Howard H. Gerrish (December 10, 1910 - June 12, 1988) was a writer and teacher whose influence extended widely through the technology and electronics community of the early 1960s-80s. He authored and co-authored numerous books that taught, and continue to teach, electronics. He taught for twenty-four years at three California State Colleges/Universities: Chico, San Jose and Humboldt. He was born in Lisbon, Maine.

==Written works include==
- 1961 Electricity—A Build-a-Course unit as well as 1961 Electronics—A Build-a-Course. Written while an assistant professor, Industrial Arts, Chico State College
- Electricity and Electronics, 1964. Written when an associate professor at San Jose State College—in the acknowledgments he notes faculty and support from his years at Chico State
- "Modern general shop; four complete general shop books combined in one volume," with others, 1964:
Brown, Walter Charles, Drafting, Wagner, Willis H. Woodworking, Boyd, T. Gardner. Metalworking, Gerrish, Howard H. Electricity. Goodheart - Willcox, 1965 [c1964]
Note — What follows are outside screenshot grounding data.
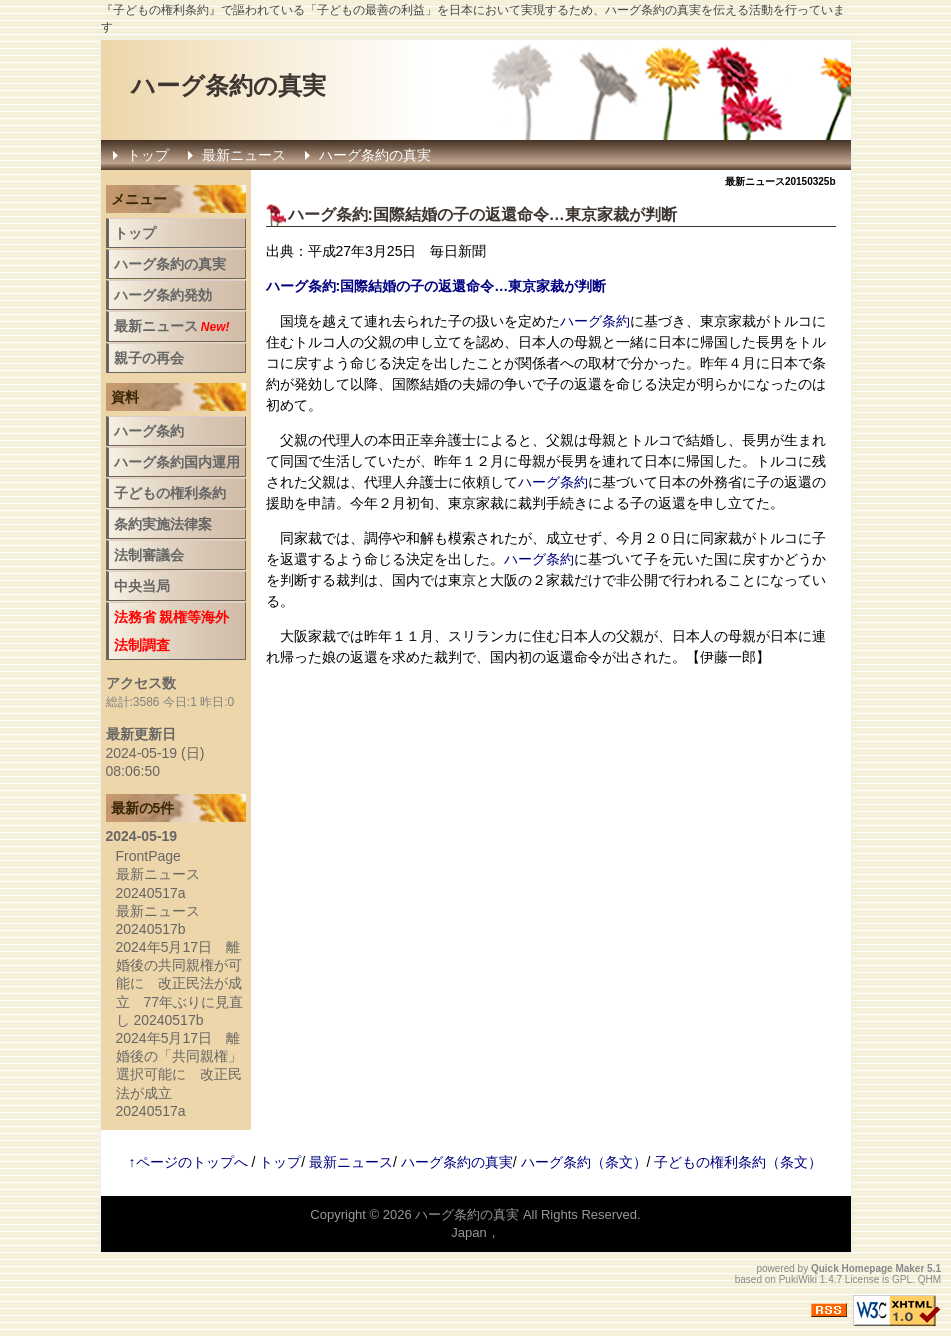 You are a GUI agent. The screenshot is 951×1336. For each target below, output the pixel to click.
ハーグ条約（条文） (584, 1162)
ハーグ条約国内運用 (177, 462)
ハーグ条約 (328, 214)
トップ (148, 155)
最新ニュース (244, 155)
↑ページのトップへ (188, 1162)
- "Learning experiences in transistors and semiconductors; teaches modern concepts"
Publisher: Farmingdale, N.J. : Buck Engineering Co., 1968
- Gerrish's Technical Dictionary, 1968
==Career==
Gerrish served as a captain in the US Army during World War II — Arrivals noted in the Field Artillery Journal, May 1945, include 1st Lt. Howard H. Gerrish, Department of Air Training. He graduated from the University of Michigan in 1946 and earned his Master's from Wayne State in 1953. He started teaching at San Jose State in 1961 in Industrial Arts at SJSU. He worked at Humboldt State, 1969–1972, where they named a lab for him, the Gerrish Electronics Laboratory, Jenkins Hall. He retired in 1972.

In addition, he was an avid organ player, starting by playing the background music in silent movie theaters. He built and operated his own "Ham Radio" station. Upon retirement, he and his wife, Virtue, lived in Sedona, Arizona.